= Leslie Statham =

Frank Leslie Statham (18 December 1905 - 28 April 1974), also known by the pen name Arnold Steck, was an English arranger and composer. Statham was born in Knowle, a village near Solihull, Warwickshire. In 1924, he enlisted as a soldier and bandsman in the Royal Scots regiment of the British Army, and was occasionally given to performing as a soloist outside of his military career.

After the war he attended Sandhurst Military Academy, then became a commissioned officer and bandleader of the Welsh Guards Band. In September 1948 he and the band visited Canada to play at the National Exhibition in Toronto. It was estimated that the Band's 127 concerts were attended by nearly one and a half million people and during the course of the engagement the Band played 1174 programme items. The Band made a further visit to the Canadian National Exhibition following the Coronation in 1953. These trips were something of a return engagement for Major Statham, who had been featured as a solo pianist when the Kneller Hall Band had visited Canada in 1931. Major Statham retired from the service in 1962 to concentrate on a career as a composer and arranger. – From the UK Military Bands Website.

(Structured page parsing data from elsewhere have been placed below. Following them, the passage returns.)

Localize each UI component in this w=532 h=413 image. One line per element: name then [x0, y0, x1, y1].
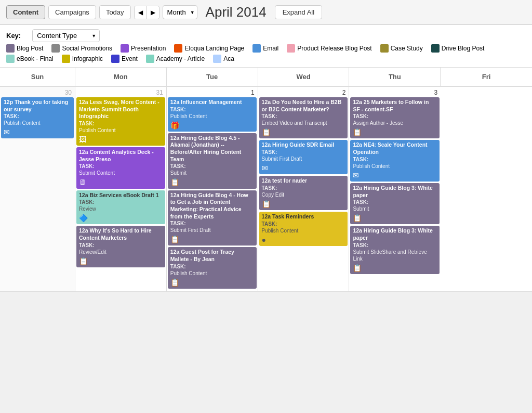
prblog-label: Product Release Blog Post: [297, 45, 371, 52]
event-ne4-scale[interactable]: 12a NE4: Scale Your Content Operation TA…: [350, 140, 440, 181]
event-time: 12a: [170, 135, 180, 141]
presentation-label: Presentation: [131, 45, 166, 52]
task-label: TASK:: [353, 199, 437, 205]
task-value: Review: [79, 205, 163, 212]
event-title: Thank you for taking our survey: [4, 99, 68, 112]
legend-blog-post: Blog Post: [6, 44, 43, 53]
event-title: Task Reminders: [272, 213, 314, 220]
event-ebook-draft[interactable]: 12a Biz Services eBook Draft 1 TASK: Rev…: [76, 190, 165, 225]
event-title: Why It's So Hard to Hire Content Markete…: [79, 227, 152, 241]
task-label: TASK:: [4, 113, 71, 120]
event-task-reminders[interactable]: 12a Task Reminders TASK: Publish Content…: [259, 212, 348, 246]
email-swatch: [252, 44, 261, 53]
date-fri: [442, 88, 531, 90]
clipboard-icon: 📋: [170, 278, 179, 287]
event-time: 12a: [79, 99, 88, 105]
header-tue: Tue: [167, 68, 258, 86]
event-time: 12a: [353, 141, 362, 148]
month-select-wrapper: Month Week Day: [163, 5, 197, 19]
social-swatch: [51, 44, 60, 53]
event-time: 12a: [262, 141, 271, 148]
legend-social: Social Promotions: [51, 44, 112, 53]
header-thu: Thu: [349, 68, 441, 86]
month-select[interactable]: Month Week Day: [163, 5, 197, 19]
task-value: Embed Video and Transcript: [262, 120, 345, 126]
event-test-nader[interactable]: 12a test for nader TASK: Copy Edit 📋: [259, 176, 348, 210]
date-thu: 3: [350, 88, 440, 97]
header-wed: Wed: [258, 68, 350, 86]
ebook-label: eBook - Final: [17, 55, 54, 62]
event-time: 12a: [353, 185, 362, 191]
task-label: TASK:: [170, 263, 254, 270]
event-guest-post-tracy[interactable]: 12a Guest Post for Tracy Mallete - By Je…: [168, 247, 257, 288]
date-mon: 31: [76, 88, 165, 97]
content-button[interactable]: Content: [6, 5, 45, 19]
event-swag[interactable]: 12a Less Swag, More Content - Marketo Su…: [76, 97, 165, 146]
legend-ebook: eBook - Final: [6, 55, 54, 63]
header-fri: Fri: [441, 68, 532, 86]
prblog-swatch: [287, 44, 295, 53]
event-influencer[interactable]: 12a Influencer Management TASK: Publish …: [168, 97, 257, 132]
event-title: Influencer Management: [181, 99, 242, 105]
event-hire-content[interactable]: 12a Why It's So Hard to Hire Content Mar…: [76, 226, 165, 267]
cell-thu-3[interactable]: 3 12a 25 Marketers to Follow in SF - con…: [349, 87, 441, 292]
event-time: 12a: [262, 99, 271, 105]
date-sun: 30: [1, 88, 74, 97]
event-swatch: [111, 55, 119, 63]
cell-fri[interactable]: [441, 87, 532, 292]
event-sdr-email[interactable]: 12a Hiring Guide SDR Email TASK: Submit …: [259, 140, 348, 174]
infographic-label: Infographic: [72, 55, 103, 62]
legend-email: Email: [252, 44, 278, 53]
task-value: Copy Edit: [262, 191, 345, 198]
event-hiring-blog3-b[interactable]: 12a Hiring Guide Blog 3: White paper TAS…: [350, 226, 440, 274]
legend-casestudy: Case Study: [380, 44, 423, 53]
today-button[interactable]: Today: [99, 5, 131, 19]
event-time: 12a: [353, 99, 362, 105]
event-hiring-blog3-a[interactable]: 12a Hiring Guide Blog 3: White paper TAS…: [350, 183, 440, 224]
event-time: 12a: [262, 177, 271, 184]
event-title: Biz Services eBook Draft 1: [89, 192, 158, 198]
event-25-marketers[interactable]: 12a 25 Marketers to Follow in SF - conte…: [350, 97, 440, 138]
campaigns-button[interactable]: Campaigns: [48, 5, 96, 19]
legend-presentation: Presentation: [121, 44, 166, 53]
date-tue: 1: [168, 88, 257, 97]
cell-tue-1[interactable]: 1 12a Influencer Management TASK: Publis…: [167, 87, 258, 292]
academy-label: Academy - Article: [156, 55, 205, 62]
event-hiring-blog-4[interactable]: 12a Hiring Guide Blog 4 - How to Get a J…: [168, 190, 257, 246]
header-sun: Sun: [0, 68, 75, 86]
legend-drive-blog: Drive Blog Post: [431, 44, 485, 53]
clipboard-icon: 📋: [262, 199, 271, 209]
eloqua-swatch: [174, 44, 182, 53]
monitor-icon: 🖥: [79, 177, 86, 187]
key-select[interactable]: Content Type: [32, 29, 100, 42]
expand-all-button[interactable]: Expand All: [275, 5, 322, 19]
cell-wed-2[interactable]: 2 12a Do You Need to Hire a B2B or B2C C…: [258, 87, 350, 292]
event-title: Do You Need to Hire a B2B or B2C Content…: [262, 99, 342, 112]
event-analytics-deck[interactable]: 12a Content Analytics Deck - Jesse Preso…: [76, 147, 165, 188]
aca-label: Aca: [223, 55, 234, 62]
cell-sun-30[interactable]: 30 12p Thank you for taking our survey T…: [0, 87, 75, 292]
prev-button[interactable]: ◀: [135, 6, 147, 19]
event-title: Guest Post for Tracy Mallete - By Jean: [170, 249, 234, 262]
task-value: Submit: [353, 205, 437, 212]
event-time: 12a: [262, 213, 271, 220]
event-survey[interactable]: 12p Thank you for taking our survey TASK…: [1, 97, 74, 138]
task-value: Publish Content: [262, 227, 345, 234]
task-label: TASK:: [170, 220, 254, 227]
event-title: test for nader: [272, 177, 307, 184]
event-hiring-blog-45[interactable]: 12a Hiring Guide Blog 4.5 - Akamai (Jona…: [168, 133, 257, 189]
diamond-icon: 🔷: [79, 213, 88, 223]
email-label: Email: [263, 45, 278, 52]
legend-aca: Aca: [213, 55, 234, 63]
calendar: Sun Mon Tue Wed Thu Fri 30 12p Thank you…: [0, 68, 532, 292]
event-title: Content Analytics Deck - Jesse Preso: [79, 149, 154, 162]
drive-blog-label: Drive Blog Post: [442, 45, 485, 52]
toolbar: Content Campaigns Today ◀ ▶ Month Week D…: [0, 0, 532, 25]
task-label: TASK:: [262, 185, 345, 191]
task-label: TASK:: [79, 199, 163, 205]
email-icon: ✉: [4, 127, 10, 137]
task-label: TASK:: [79, 120, 163, 127]
event-b2b-b2c[interactable]: 12a Do You Need to Hire a B2B or B2C Con…: [259, 97, 348, 138]
cell-mon-31[interactable]: 31 12a Less Swag, More Content - Marketo…: [75, 87, 167, 292]
next-button[interactable]: ▶: [147, 6, 159, 19]
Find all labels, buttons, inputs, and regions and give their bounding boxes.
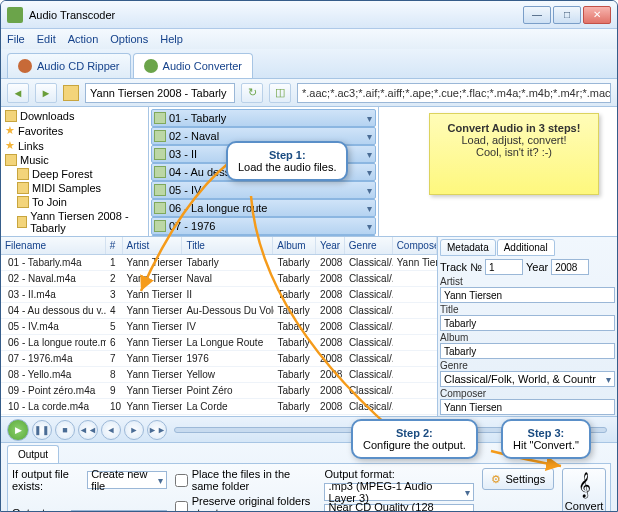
quality-select[interactable]: Near CD Quality (128 kbit/s)	[324, 504, 474, 512]
pause-button[interactable]: ❚❚	[32, 420, 52, 440]
table-row[interactable]: 11 - 8mm.m4a11Yann Tiersen8 mmTabarly200…	[1, 415, 437, 416]
tree-item[interactable]: Music	[3, 153, 146, 167]
exists-select[interactable]: Create new file	[87, 471, 167, 489]
sticky-note: Convert Audio in 3 steps! Load, adjust, …	[429, 113, 599, 195]
nav-back-button[interactable]: ◄	[7, 83, 29, 103]
tree-item[interactable]: Yann Tiersen 2008 - Tabarly	[3, 209, 146, 235]
convert-button[interactable]: 𝄞 Convert	[562, 468, 606, 512]
callout-step3: Step 3:Hit "Convert."	[501, 419, 591, 459]
file-item[interactable]: 07 - 1976	[151, 217, 376, 235]
audio-icon	[154, 220, 166, 232]
tab-cd-ripper[interactable]: Audio CD Ripper	[7, 53, 131, 78]
rew-button[interactable]: ◄	[101, 420, 121, 440]
file-item[interactable]: 06 - La longue route	[151, 199, 376, 217]
tree-item[interactable]: MIDI Samples	[3, 181, 146, 195]
folder-tree[interactable]: Downloads★Favorites★LinksMusicDeep Fores…	[1, 107, 149, 236]
audio-icon	[154, 184, 166, 196]
window-title: Audio Transcoder	[29, 9, 523, 21]
menu-options[interactable]: Options	[110, 33, 148, 45]
album-field[interactable]	[440, 343, 615, 359]
preserve-folders-checkbox[interactable]	[175, 501, 188, 513]
filter-input[interactable]: *.aac;*.ac3;*.aif;*.aiff;*.ape;*.cue;*.f…	[297, 83, 611, 103]
menu-bar: File Edit Action Options Help	[1, 29, 617, 49]
column-header[interactable]: Year	[316, 237, 345, 254]
table-row[interactable]: 10 - La corde.m4a10Yann TiersenLa CordeT…	[1, 399, 437, 415]
tree-item[interactable]: My Documents	[3, 235, 146, 236]
audio-icon	[154, 112, 166, 124]
column-header[interactable]: #	[106, 237, 123, 254]
cd-icon	[18, 59, 32, 73]
audio-icon	[154, 130, 166, 142]
column-header[interactable]: Genre	[345, 237, 393, 254]
table-row[interactable]: 01 - Tabarly.m4a1Yann TiersenTabarlyTaba…	[1, 255, 437, 271]
tree-item[interactable]: To Join	[3, 195, 146, 209]
tab-audio-converter[interactable]: Audio Converter	[133, 53, 254, 78]
tree-item[interactable]: Deep Forest	[3, 167, 146, 181]
app-icon	[7, 7, 23, 23]
tracks-grid: Filename#ArtistTitleAlbumYearGenreCompos…	[1, 237, 617, 417]
title-field[interactable]	[440, 315, 615, 331]
artist-field[interactable]	[440, 287, 615, 303]
menu-edit[interactable]: Edit	[37, 33, 56, 45]
year-field[interactable]	[551, 259, 589, 275]
star-icon: ★	[5, 139, 15, 152]
titlebar: Audio Transcoder — □ ✕	[1, 1, 617, 29]
column-header[interactable]: Album	[273, 237, 316, 254]
app-window: Audio Transcoder — □ ✕ File Edit Action …	[0, 0, 618, 512]
composer-field[interactable]	[440, 399, 615, 415]
file-item[interactable]: 08 - Yello	[151, 235, 376, 236]
genre-select[interactable]: Classical/Folk, World, & Countr	[440, 371, 615, 387]
grid-header[interactable]: Filename#ArtistTitleAlbumYearGenreCompos…	[1, 237, 437, 255]
minimize-button[interactable]: —	[523, 6, 551, 24]
mode-tabs: Audio CD Ripper Audio Converter	[1, 49, 617, 79]
table-row[interactable]: 03 - II.m4a3Yann TiersenIITabarly2008Cla…	[1, 287, 437, 303]
metatab-metadata[interactable]: Metadata	[440, 239, 496, 256]
audio-icon	[154, 148, 166, 160]
column-header[interactable]: Artist	[123, 237, 183, 254]
table-row[interactable]: 09 - Point zéro.m4a9Yann TiersenPoint Zé…	[1, 383, 437, 399]
tree-item[interactable]: Downloads	[3, 109, 146, 123]
metadata-panel: Metadata Additional Track № Year Artist …	[437, 237, 617, 416]
output-tab[interactable]: Output	[7, 445, 59, 463]
callout-step1: Step 1:Load the audio files.	[226, 141, 348, 181]
settings-button[interactable]: ⚙Settings	[482, 468, 554, 490]
file-item[interactable]: 01 - Tabarly	[151, 109, 376, 127]
converter-icon	[144, 59, 158, 73]
table-row[interactable]: 06 - La longue route.m4a6Yann TiersenLa …	[1, 335, 437, 351]
gear-icon: ⚙	[491, 473, 501, 486]
folder-icon	[17, 196, 29, 208]
maximize-button[interactable]: □	[553, 6, 581, 24]
callout-step2: Step 2:Configure the output.	[351, 419, 478, 459]
trackno-field[interactable]	[485, 259, 523, 275]
table-row[interactable]: 02 - Naval.m4a2Yann TiersenNavalTabarly2…	[1, 271, 437, 287]
music-icon: 𝄞	[578, 472, 591, 498]
table-row[interactable]: 05 - IV.m4a5Yann TiersenIVTabarly2008Cla…	[1, 319, 437, 335]
tree-item[interactable]: ★Favorites	[3, 123, 146, 138]
close-button[interactable]: ✕	[583, 6, 611, 24]
view-button[interactable]: ◫	[269, 83, 291, 103]
format-select[interactable]: .mp3 (MPEG-1 Audio Layer 3)	[324, 483, 474, 501]
stop-button[interactable]: ■	[55, 420, 75, 440]
tree-item[interactable]: ★Links	[3, 138, 146, 153]
fwd-button[interactable]: ►	[124, 420, 144, 440]
play-button[interactable]: ▶	[7, 419, 29, 441]
metatab-additional[interactable]: Additional	[497, 239, 555, 256]
go-button[interactable]: ↻	[241, 83, 263, 103]
menu-action[interactable]: Action	[68, 33, 99, 45]
table-row[interactable]: 08 - Yello.m4a8Yann TiersenYellowTabarly…	[1, 367, 437, 383]
menu-help[interactable]: Help	[160, 33, 183, 45]
column-header[interactable]: Title	[182, 237, 273, 254]
folder-icon	[5, 154, 17, 166]
column-header[interactable]: Composer	[393, 237, 437, 254]
folder-icon	[63, 85, 79, 101]
file-item[interactable]: 05 - IV	[151, 181, 376, 199]
table-row[interactable]: 04 - Au dessous du v...4Yann TiersenAu-D…	[1, 303, 437, 319]
table-row[interactable]: 07 - 1976.m4a7Yann Tiersen1976Tabarly200…	[1, 351, 437, 367]
path-input[interactable]: Yann Tiersen 2008 - Tabarly	[85, 83, 235, 103]
next-button[interactable]: ►►	[147, 420, 167, 440]
nav-fwd-button[interactable]: ►	[35, 83, 57, 103]
same-folder-checkbox[interactable]	[175, 474, 188, 487]
prev-button[interactable]: ◄◄	[78, 420, 98, 440]
column-header[interactable]: Filename	[1, 237, 106, 254]
menu-file[interactable]: File	[7, 33, 25, 45]
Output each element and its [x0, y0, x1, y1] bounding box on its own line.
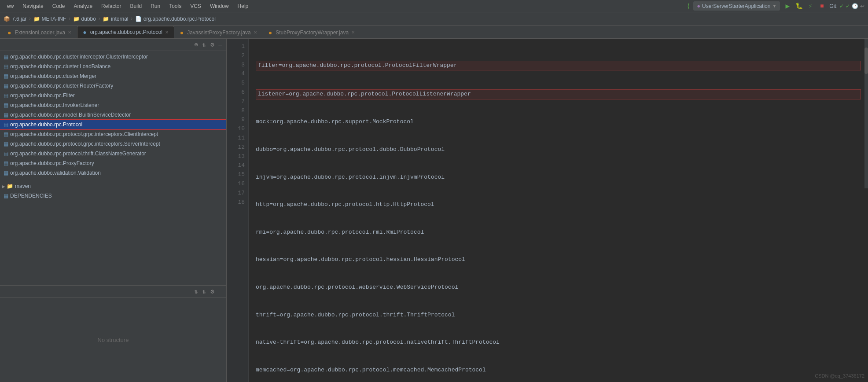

(He was) particularly active in the 1950s and 1960s and is remembered mostly for his marches with titles like "Piccadilly", "Birdcage Walk", "Path of Glory" and best known of all as it was the original signature tune for Match of the Day, "Drum Majorette", not to mention other 'production' music' titles for Chappells library such as "Morning Canter" and "Important Occasion".

==Selected works==
- Skeleton in the Cupboard performed with the Danish State Radio Orchestra conducted by Robert Farnon featuring xylophone – Chappell C 438 1953
- The Linburn Air 1965, Publisher: Chappell Duration: 4:10 mins. Instrumentation: arr. for military band by Leslie Statham
- "Drum Majorette" was used as the original signature tune to the BBC's Match of the Day.
- Today at Wimbledon, closing theme entitled "Sporting Occasion".